[DATA SHOWN — start]

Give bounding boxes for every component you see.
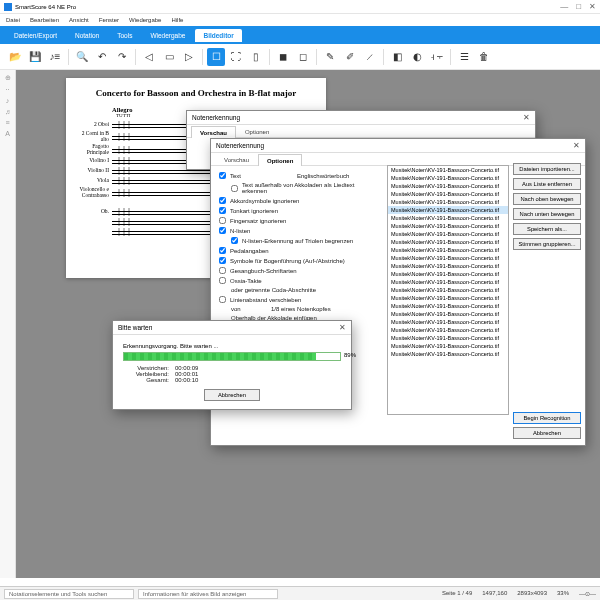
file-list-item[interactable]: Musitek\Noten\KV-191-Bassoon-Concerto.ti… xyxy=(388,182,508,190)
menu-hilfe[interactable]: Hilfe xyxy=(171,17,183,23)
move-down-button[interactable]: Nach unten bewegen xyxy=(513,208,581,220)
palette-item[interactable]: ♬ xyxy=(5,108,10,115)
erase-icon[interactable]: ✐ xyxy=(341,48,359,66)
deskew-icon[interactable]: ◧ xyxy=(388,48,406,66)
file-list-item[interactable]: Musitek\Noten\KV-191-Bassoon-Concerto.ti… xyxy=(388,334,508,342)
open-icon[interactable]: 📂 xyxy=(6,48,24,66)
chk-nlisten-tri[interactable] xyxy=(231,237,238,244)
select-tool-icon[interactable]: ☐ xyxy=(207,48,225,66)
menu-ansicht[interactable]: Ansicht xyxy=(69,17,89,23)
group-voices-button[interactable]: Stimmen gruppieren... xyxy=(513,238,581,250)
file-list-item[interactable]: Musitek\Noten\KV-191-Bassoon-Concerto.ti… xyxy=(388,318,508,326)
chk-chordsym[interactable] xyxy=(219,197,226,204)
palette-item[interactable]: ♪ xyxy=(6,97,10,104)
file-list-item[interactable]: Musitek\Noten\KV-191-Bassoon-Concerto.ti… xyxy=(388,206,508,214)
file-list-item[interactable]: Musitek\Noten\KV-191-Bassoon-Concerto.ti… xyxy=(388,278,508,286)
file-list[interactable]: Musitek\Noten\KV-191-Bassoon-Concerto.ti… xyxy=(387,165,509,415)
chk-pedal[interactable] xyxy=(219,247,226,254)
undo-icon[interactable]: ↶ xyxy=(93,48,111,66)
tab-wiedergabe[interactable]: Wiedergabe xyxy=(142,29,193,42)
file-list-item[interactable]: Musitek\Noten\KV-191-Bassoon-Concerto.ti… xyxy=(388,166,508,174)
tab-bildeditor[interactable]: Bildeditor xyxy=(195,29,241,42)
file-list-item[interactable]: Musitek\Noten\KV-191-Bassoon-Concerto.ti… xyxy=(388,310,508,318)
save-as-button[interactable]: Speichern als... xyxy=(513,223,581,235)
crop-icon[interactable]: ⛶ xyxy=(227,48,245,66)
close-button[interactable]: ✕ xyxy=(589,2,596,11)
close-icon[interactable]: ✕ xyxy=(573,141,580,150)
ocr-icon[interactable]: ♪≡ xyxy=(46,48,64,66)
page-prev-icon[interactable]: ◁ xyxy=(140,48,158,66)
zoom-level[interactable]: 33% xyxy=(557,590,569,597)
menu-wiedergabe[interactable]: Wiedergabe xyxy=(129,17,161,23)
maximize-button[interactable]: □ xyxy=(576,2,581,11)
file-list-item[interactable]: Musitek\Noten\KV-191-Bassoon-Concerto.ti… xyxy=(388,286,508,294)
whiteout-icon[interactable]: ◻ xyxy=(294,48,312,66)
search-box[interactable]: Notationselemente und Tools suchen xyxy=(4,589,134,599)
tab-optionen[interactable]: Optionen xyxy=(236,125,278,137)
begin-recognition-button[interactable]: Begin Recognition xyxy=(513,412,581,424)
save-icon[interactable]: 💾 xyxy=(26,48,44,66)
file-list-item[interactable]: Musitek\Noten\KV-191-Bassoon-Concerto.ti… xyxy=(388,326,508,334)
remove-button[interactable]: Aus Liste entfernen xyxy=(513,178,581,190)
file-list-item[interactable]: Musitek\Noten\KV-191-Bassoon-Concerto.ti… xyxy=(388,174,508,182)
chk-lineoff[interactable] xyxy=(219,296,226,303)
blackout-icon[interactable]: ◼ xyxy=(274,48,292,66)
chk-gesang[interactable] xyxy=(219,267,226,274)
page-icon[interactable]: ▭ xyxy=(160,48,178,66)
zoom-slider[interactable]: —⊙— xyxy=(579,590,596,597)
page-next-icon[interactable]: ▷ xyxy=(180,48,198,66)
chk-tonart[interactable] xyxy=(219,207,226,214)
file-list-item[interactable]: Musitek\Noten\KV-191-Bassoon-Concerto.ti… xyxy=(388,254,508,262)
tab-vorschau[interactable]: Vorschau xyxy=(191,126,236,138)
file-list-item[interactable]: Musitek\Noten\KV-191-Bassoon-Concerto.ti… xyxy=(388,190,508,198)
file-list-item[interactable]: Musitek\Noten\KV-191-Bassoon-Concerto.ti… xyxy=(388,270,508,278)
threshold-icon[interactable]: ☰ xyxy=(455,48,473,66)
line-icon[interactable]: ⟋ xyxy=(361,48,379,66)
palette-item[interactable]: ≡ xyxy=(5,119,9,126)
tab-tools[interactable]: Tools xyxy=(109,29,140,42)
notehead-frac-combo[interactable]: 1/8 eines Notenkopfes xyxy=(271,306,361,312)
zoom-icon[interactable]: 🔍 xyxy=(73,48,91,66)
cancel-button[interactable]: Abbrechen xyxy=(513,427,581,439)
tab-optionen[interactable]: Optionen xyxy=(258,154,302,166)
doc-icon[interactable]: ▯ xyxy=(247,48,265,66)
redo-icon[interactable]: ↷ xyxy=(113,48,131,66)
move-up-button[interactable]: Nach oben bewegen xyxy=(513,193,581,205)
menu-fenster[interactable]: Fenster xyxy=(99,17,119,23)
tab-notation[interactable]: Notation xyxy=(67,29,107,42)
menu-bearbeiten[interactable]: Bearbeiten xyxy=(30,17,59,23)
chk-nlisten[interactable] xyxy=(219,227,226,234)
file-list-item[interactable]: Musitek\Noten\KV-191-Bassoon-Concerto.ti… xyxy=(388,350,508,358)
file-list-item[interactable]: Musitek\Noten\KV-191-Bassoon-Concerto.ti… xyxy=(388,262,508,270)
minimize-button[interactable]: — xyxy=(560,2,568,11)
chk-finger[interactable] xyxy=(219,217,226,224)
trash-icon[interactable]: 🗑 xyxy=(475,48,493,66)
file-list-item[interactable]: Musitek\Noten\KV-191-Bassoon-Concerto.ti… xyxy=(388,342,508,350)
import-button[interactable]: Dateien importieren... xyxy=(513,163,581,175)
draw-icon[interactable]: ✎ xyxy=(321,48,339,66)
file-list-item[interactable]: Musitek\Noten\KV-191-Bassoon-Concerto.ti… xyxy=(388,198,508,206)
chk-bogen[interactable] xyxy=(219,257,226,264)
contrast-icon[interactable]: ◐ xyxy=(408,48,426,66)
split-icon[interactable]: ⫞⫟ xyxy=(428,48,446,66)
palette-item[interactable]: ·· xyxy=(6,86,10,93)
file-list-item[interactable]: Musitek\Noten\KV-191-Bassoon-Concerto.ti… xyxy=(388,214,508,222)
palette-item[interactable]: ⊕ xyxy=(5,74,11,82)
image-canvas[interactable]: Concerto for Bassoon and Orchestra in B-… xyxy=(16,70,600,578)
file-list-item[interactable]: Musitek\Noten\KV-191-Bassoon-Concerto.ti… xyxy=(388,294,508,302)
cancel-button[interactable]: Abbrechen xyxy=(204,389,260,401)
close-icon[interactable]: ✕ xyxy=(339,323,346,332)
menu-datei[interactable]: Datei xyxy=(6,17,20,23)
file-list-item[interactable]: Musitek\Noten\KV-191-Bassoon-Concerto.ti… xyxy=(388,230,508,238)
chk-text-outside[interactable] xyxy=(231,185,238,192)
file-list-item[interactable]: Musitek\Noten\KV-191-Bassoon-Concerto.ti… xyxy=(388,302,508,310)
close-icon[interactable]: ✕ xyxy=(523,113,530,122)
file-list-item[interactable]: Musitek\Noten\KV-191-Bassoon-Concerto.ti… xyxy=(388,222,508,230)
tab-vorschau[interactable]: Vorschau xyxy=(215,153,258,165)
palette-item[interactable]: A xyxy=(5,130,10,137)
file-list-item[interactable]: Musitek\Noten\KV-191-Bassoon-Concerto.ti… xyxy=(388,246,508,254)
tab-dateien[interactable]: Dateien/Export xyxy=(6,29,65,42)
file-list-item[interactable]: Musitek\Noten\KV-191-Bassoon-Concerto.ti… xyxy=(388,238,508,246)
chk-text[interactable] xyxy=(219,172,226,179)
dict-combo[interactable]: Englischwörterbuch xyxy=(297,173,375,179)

[DATA SHOWN — finish]

WHAT TO DO: Copy out the lines of the data where the string "Abbrechen" occurs.

ANSWER FOR THE TASK:
cancel-button[interactable]: Abbrechen xyxy=(513,427,581,439)
cancel-button[interactable]: Abbrechen xyxy=(204,389,260,401)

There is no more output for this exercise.